何があったのかはわからない。ただ、赤司から彼女を手放したとは言い難い。赤司は赤司で自由であって自由でない不安定なところにいるのはわかっていた。
家に縛られているわけではない。それを肯定することはできないが、昔よりも赤司は家に囚われることも縛られることもなくなったと緑間から聞いている。
それでも縛られている部分なんかもあるだろう。
「助けてやれなくてゴメンな」
それは1人の患者として、また友人と言っていいのかはわからないが、友人として。
。。。
「……ん」
「あ、起きた?」
「高尾、さん」
知らない天井、なんてふざけては見たけど実際ここがどこだかすごく不安になった。
高尾さんが隣にいるのだから、高尾さんの家だろうか。彼がずっとそういえば言っていたなぁ。赤司くんの家がダメならうちにおいでって、ずっと。変な意味でなかった分すごく嬉しかった。
「おはよおはよ。ここは桃ちゃん宅」
「桃ちゃ……さつきさんですか?」
「そそ!今さ、8時だけど飯食ってきた?」
「あ、いえ……」
「おけ!」
そう言って部屋を出ていく彼の背中をただ見てるだけ。行かないでなんていうことも出来なくて、気力もわかなくて、部屋を見渡して膝を抱えた。
何をしているんだろう。私は、赤司くんの隣にいたかっただけなのに。
私は今もきっとこれからも、あなたしか、赤司くんしか、いらないのに。
「……頼ちゃん、入ってもいい?」
「はぃ」
萎んでいく言葉、手の震えが、体の震えが止まらない。寒いとかではなくて、今頃襲ってきた悲しみだろうか。
「はい、おにぎり。あ、私が準備したけど私が作ったわけじゃないの。テツくんがおにぎりくらいならぁって言って作ってくれたんだ」
黒子さんもここにいるんだ。
「緑間くんに見てもらったけど足が少し腫れてるって。怒ってたよ」
緑間さんも、高尾さんもいる。
さつきさんも、目の前で綺麗に笑ってる。
お盆に乗って運ばれてきたおにぎりは少し形が歪で、三角のようで丸いそれを手に取る。塩の味がするところとしないところ、すごく辛い部分まである。それでも、空きっ腹にはすごく美味しくて、まるでアニメの中に出てくるシーンのようにボロボロと涙をこぼしてしまった。鼻が詰まって食べにくくて、無せれば無言で差し出される水。その優しさが今は辛くて、それでいて沁みる。

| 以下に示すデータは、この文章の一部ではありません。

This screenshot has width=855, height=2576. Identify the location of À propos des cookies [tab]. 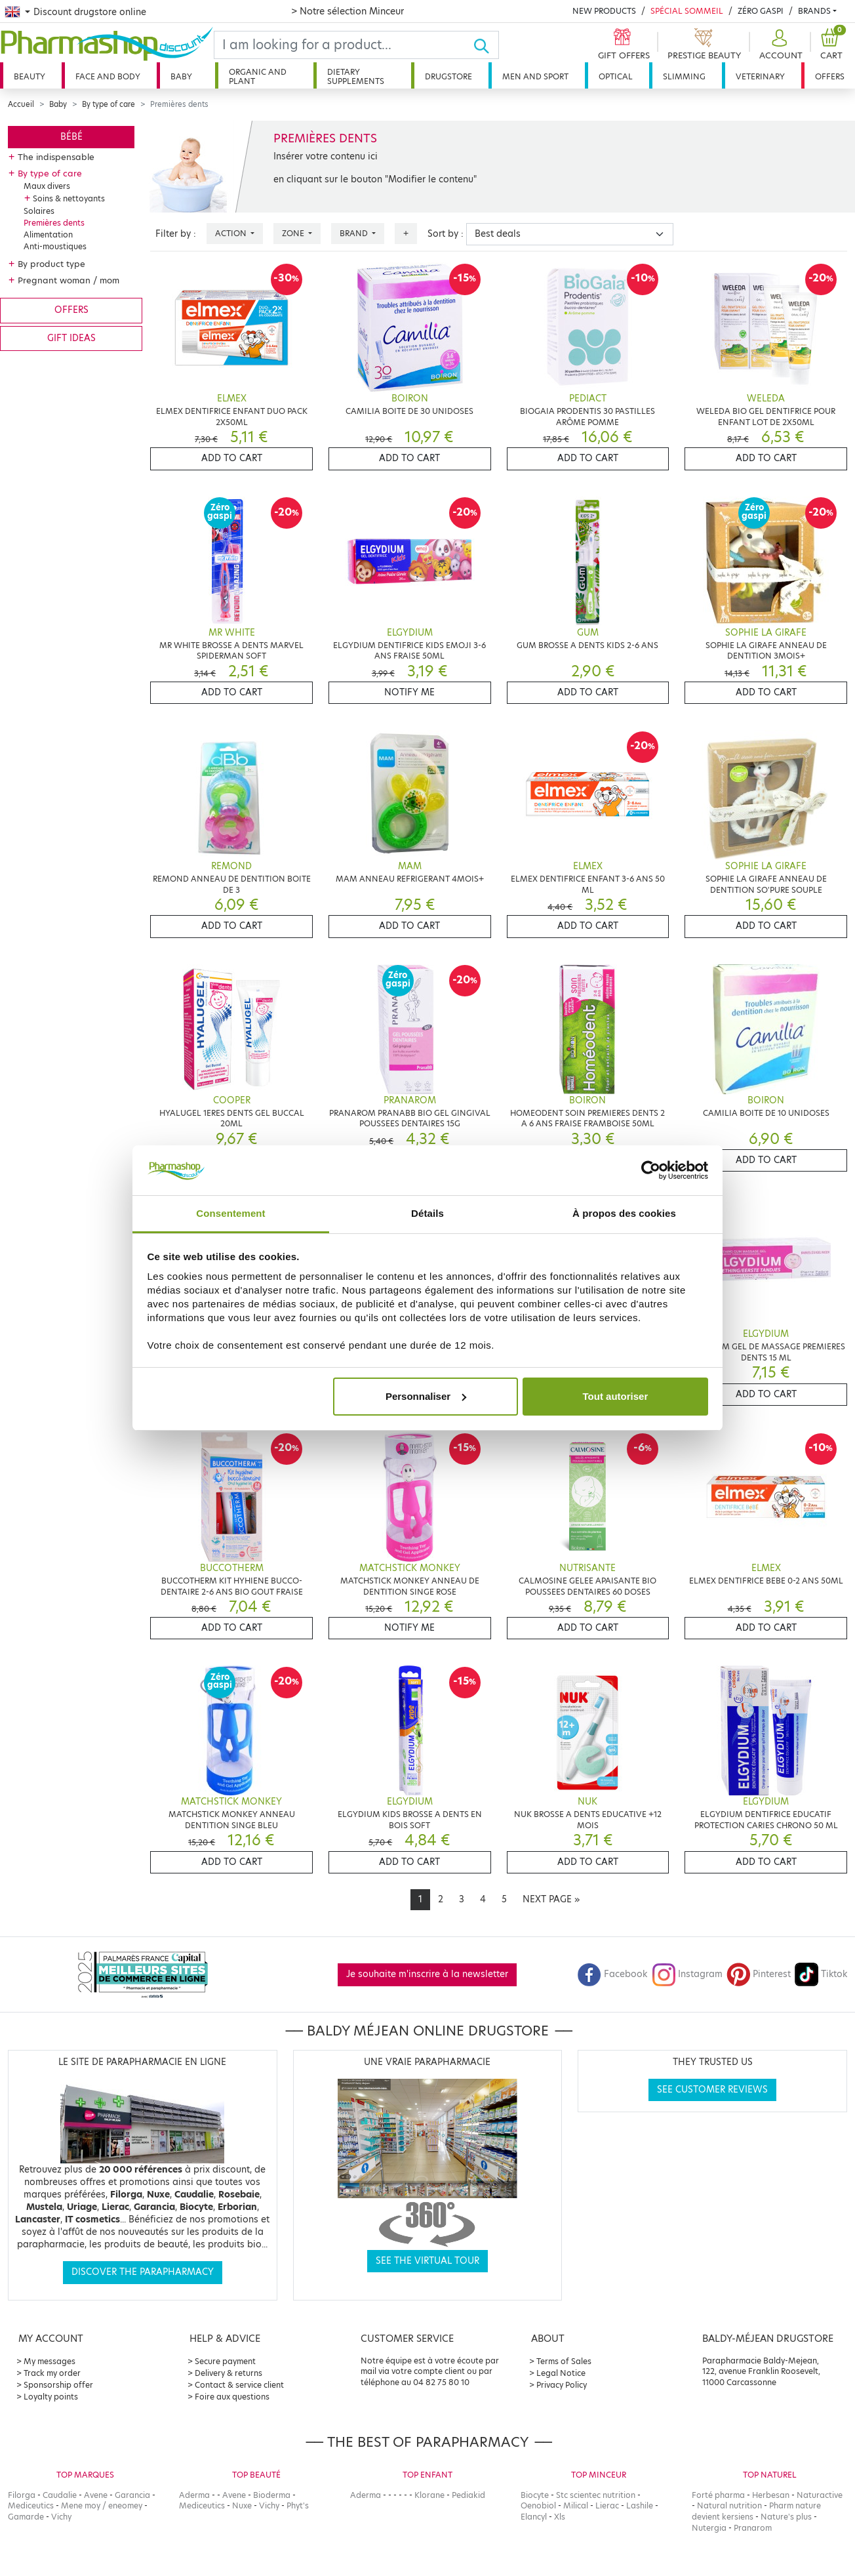 (624, 1213).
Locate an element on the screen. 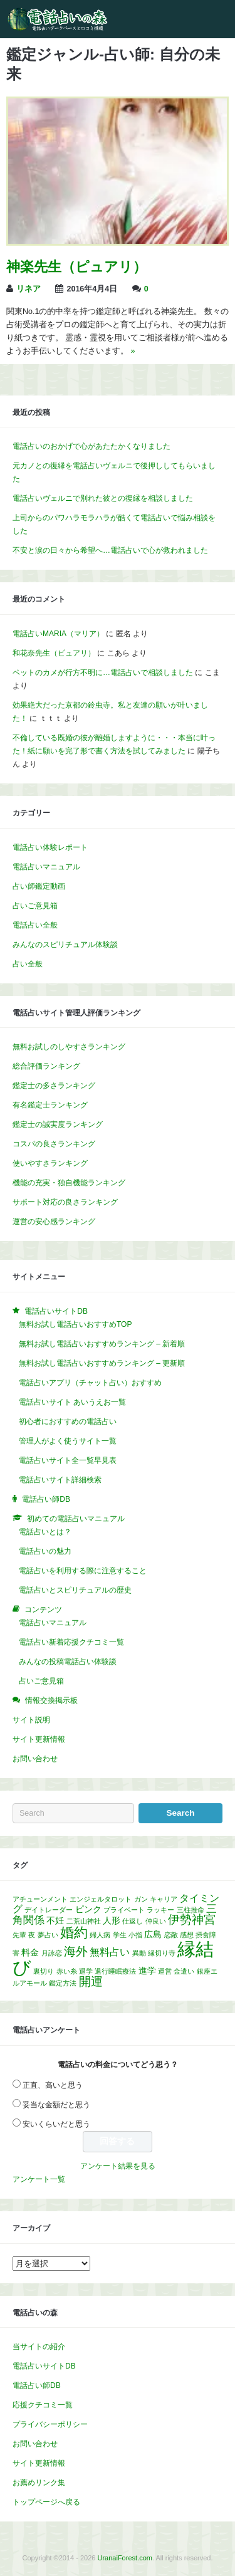  占い師鑑定動画 is located at coordinates (39, 886).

「高尾くんが話したいことがあるって言ってたけど……今大丈夫?って無理か」
「すみま、せ」
「いいのいいの。謝らない謝らない」
苦笑した彼女は私の背中をまるで出会った時のようになでてくれた。抱きしめてくれるその腕も、忘れることのない、暖かいもの。

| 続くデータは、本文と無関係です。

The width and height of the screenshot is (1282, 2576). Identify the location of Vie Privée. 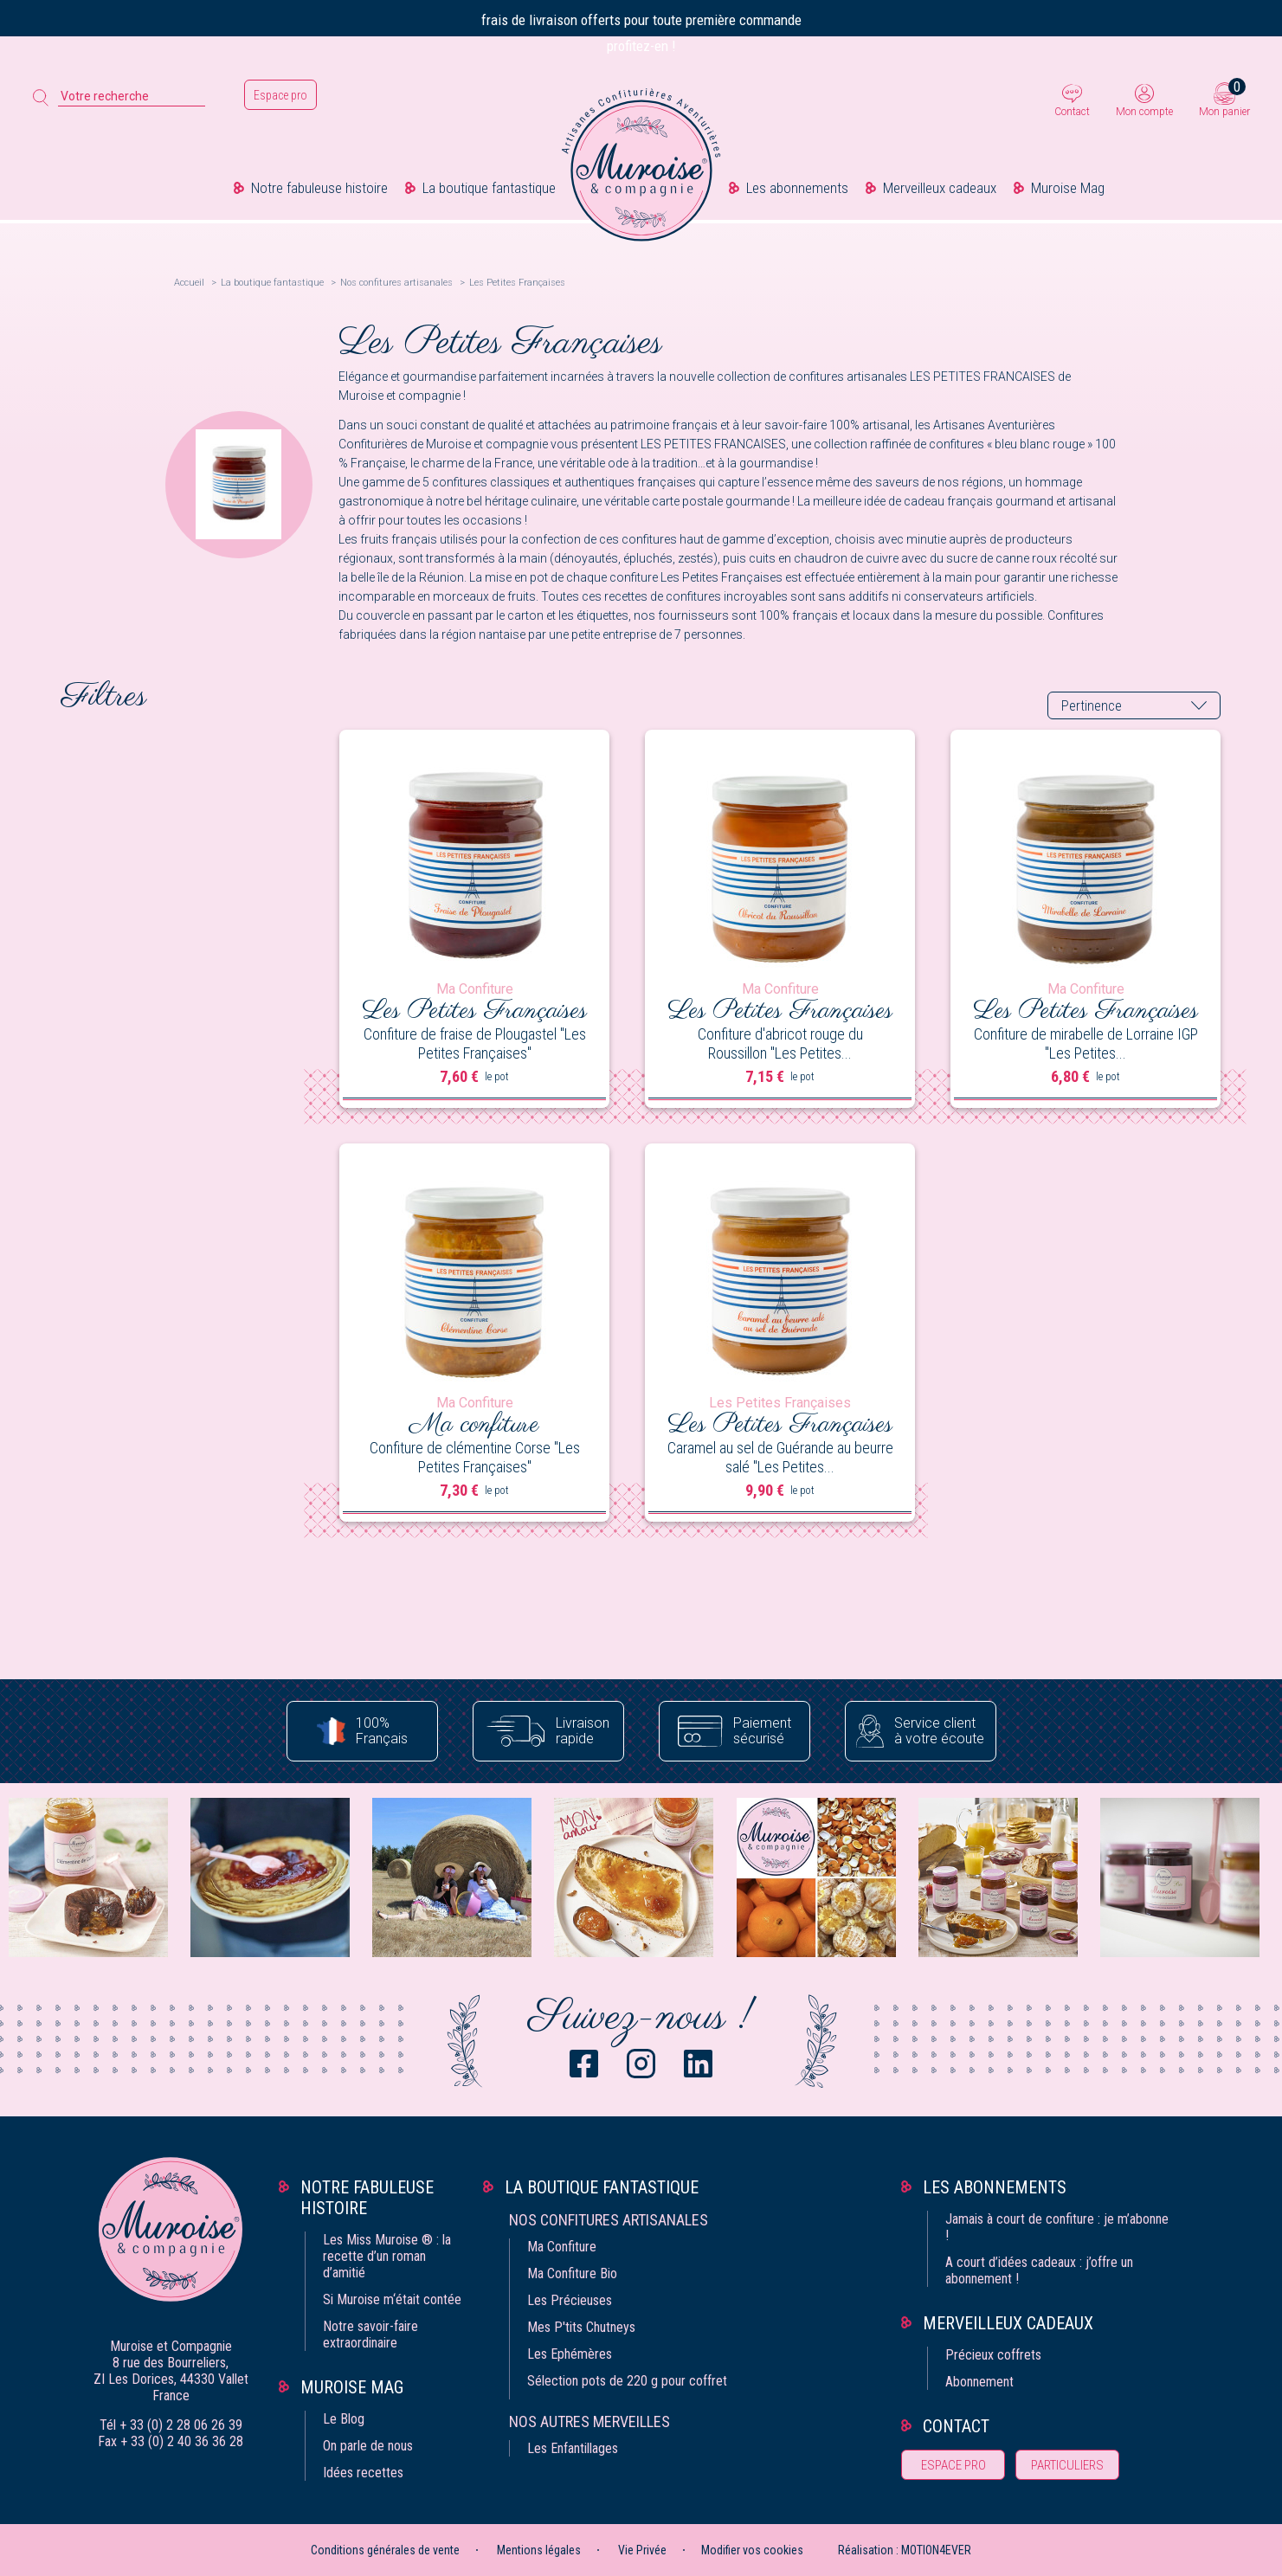 (642, 2550).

「泣き止んだらって高尾くんに言っとくからゆっくりして」
「はい」
「うん、じゃあ、どうしよう。私ここにいてもいいのかな?何も話さないけど……」
「いて、ください」
「わかりました」
強いわけじゃない。私は弱っちくて、それでいてきっと赤司くんにとってはちっぽけな存在。それでも私は、あなたのそばにいたかった。でも私は、あなたの自由を奪ってまで傍にいたいとは思えなかった。これは果たして正しいことなのか、それとも正しくないのかなんてわからない。けれど、それでも、やっぱり傍にいたかったんだ。私に勇気と知恵と、それと自身があればもっと違う行動ができたのだろうね。